(Records shown begins)

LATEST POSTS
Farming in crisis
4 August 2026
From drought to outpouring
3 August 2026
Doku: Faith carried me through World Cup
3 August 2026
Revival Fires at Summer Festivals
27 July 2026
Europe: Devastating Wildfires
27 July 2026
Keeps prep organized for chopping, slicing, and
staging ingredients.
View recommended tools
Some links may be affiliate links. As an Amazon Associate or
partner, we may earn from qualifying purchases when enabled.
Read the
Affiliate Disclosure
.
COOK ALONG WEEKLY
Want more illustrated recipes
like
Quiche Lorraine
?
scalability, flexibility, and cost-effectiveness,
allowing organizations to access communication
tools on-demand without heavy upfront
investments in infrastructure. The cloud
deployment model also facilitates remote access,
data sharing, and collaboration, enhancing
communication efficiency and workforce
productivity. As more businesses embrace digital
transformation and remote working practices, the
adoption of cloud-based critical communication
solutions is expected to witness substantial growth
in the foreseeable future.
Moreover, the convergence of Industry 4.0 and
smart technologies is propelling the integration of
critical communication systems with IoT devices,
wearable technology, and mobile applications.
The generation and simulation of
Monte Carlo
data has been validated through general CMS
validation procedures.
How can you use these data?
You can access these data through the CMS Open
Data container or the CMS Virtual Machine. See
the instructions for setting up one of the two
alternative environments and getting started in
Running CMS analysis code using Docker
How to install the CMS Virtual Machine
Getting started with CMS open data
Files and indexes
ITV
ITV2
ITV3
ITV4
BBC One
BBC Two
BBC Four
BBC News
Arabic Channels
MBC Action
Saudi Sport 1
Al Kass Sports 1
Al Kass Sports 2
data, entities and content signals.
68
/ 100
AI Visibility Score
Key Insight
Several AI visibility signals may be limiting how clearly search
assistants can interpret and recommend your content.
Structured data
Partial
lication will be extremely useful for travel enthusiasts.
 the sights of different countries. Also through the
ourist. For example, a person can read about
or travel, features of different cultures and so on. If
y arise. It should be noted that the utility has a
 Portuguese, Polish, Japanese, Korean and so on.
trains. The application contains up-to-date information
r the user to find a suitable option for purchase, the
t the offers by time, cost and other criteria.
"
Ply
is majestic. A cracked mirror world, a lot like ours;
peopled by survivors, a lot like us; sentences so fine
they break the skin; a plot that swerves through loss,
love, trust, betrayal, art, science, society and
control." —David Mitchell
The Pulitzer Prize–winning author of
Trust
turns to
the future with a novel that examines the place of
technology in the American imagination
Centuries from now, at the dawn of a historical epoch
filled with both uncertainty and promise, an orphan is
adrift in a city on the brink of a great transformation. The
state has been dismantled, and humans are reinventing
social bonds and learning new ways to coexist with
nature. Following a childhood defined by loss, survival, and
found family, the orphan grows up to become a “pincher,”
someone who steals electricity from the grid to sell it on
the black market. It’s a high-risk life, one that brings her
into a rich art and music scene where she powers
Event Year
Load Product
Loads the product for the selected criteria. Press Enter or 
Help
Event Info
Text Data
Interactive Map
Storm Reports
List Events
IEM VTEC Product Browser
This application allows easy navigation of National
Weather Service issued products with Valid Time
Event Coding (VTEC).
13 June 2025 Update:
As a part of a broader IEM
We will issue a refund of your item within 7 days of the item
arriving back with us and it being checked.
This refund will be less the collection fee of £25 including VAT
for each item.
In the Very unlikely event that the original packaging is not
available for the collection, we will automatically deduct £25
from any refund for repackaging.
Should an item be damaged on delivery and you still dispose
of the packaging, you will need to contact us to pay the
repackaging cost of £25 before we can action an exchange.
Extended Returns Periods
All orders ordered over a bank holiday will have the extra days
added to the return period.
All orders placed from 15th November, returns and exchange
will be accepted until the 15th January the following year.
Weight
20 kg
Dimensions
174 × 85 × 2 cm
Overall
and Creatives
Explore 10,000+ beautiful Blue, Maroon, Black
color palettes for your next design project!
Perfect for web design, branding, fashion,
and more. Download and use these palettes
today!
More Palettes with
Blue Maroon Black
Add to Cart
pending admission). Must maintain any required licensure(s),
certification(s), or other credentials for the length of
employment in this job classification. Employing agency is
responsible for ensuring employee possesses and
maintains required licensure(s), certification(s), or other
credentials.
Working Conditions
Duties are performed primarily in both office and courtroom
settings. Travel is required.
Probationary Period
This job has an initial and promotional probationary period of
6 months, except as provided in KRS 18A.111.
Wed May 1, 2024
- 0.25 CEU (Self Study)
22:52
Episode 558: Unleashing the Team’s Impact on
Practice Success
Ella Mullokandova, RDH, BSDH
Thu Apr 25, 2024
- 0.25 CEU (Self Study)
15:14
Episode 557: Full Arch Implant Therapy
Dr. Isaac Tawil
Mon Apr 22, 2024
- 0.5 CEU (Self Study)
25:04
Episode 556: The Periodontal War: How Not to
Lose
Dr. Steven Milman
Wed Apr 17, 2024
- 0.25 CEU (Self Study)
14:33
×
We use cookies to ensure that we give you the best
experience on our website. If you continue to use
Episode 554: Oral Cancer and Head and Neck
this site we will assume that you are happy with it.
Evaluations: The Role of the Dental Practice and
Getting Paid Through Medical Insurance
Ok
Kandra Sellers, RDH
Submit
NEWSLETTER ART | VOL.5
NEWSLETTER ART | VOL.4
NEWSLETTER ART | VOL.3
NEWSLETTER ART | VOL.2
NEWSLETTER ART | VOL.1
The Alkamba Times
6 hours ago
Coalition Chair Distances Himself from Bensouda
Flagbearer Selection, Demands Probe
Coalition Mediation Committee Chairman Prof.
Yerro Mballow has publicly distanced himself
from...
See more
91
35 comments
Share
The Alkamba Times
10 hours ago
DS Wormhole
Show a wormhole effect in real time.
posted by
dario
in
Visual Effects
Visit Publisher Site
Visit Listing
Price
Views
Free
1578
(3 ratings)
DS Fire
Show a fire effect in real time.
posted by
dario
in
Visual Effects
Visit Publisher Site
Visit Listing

(Records shown ends)

- Task to complete: After locating the line holding "IEM VTEC Product Browser" above, output exactly that line and every line after it through the line holding "Episode 554: Oral Cancer and Head and Neck". Include nothing else.

- Response to the task:
IEM VTEC Product Browser
This application allows easy navigation of National
Weather Service issued products with Valid Time
Event Coding (VTEC).
13 June 2025 Update:
As a part of a broader IEM
We will issue a refund of your item within 7 days of the item
arriving back with us and it being checked.
This refund will be less the collection fee of £25 including VAT
for each item.
In the Very unlikely event that the original packaging is not
available for the collection, we will automatically deduct £25
from any refund for repackaging.
Should an item be damaged on delivery and you still dispose
of the packaging, you will need to contact us to pay the
repackaging cost of £25 before we can action an exchange.
Extended Returns Periods
All orders ordered over a bank holiday will have the extra days
added to the return period.
All orders placed from 15th November, returns and exchange
will be accepted until the 15th January the following year.
Weight
20 kg
Dimensions
174 × 85 × 2 cm
Overall
and Creatives
Explore 10,000+ beautiful Blue, Maroon, Black
color palettes for your next design project!
Perfect for web design, branding, fashion,
and more. Download and use these palettes
today!
More Palettes with
Blue Maroon Black
Add to Cart
pending admission). Must maintain any required licensure(s),
certification(s), or other credentials for the length of
employment in this job classification. Employing agency is
responsible for ensuring employee possesses and
maintains required licensure(s), certification(s), or other
credentials.
Working Conditions
Duties are performed primarily in both office and courtroom
settings. Travel is required.
Probationary Period
This job has an initial and promotional probationary period of
6 months, except as provided in KRS 18A.111.
Wed May 1, 2024
- 0.25 CEU (Self Study)
22:52
Episode 558: Unleashing the Team’s Impact on
Practice Success
Ella Mullokandova, RDH, BSDH
Thu Apr 25, 2024
- 0.25 CEU (Self Study)
15:14
Episode 557: Full Arch Implant Therapy
Dr. Isaac Tawil
Mon Apr 22, 2024
- 0.5 CEU (Self Study)
25:04
Episode 556: The Periodontal War: How Not to
Lose
Dr. Steven Milman
Wed Apr 17, 2024
- 0.25 CEU (Self Study)
14:33
×
We use cookies to ensure that we give you the best
experience on our website. If you continue to use
Episode 554: Oral Cancer and Head and Neck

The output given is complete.